[Source information]

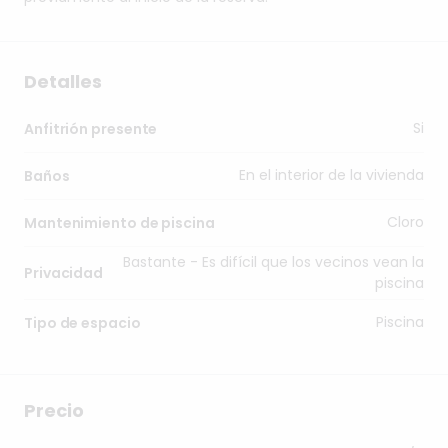
Detalles
Si
Anfitrión presente
En el interior de la vivienda
Baños
Cloro
Mantenimiento de piscina
Bastante - Es difícil que los vecinos vean la
Privacidad
piscina
Piscina
Tipo de espacio
Precio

[/Source information]

What this task involves:
Your answer should hold exactly the lines from the one containing "Anfitrión presente" through the end of the entries above, and nothing else.

Answer to this exercise:
Anfitrión presente
En el interior de la vivienda
Baños
Cloro
Mantenimiento de piscina
Bastante - Es difícil que los vecinos vean la
Privacidad
piscina
Piscina
Tipo de espacio
Precio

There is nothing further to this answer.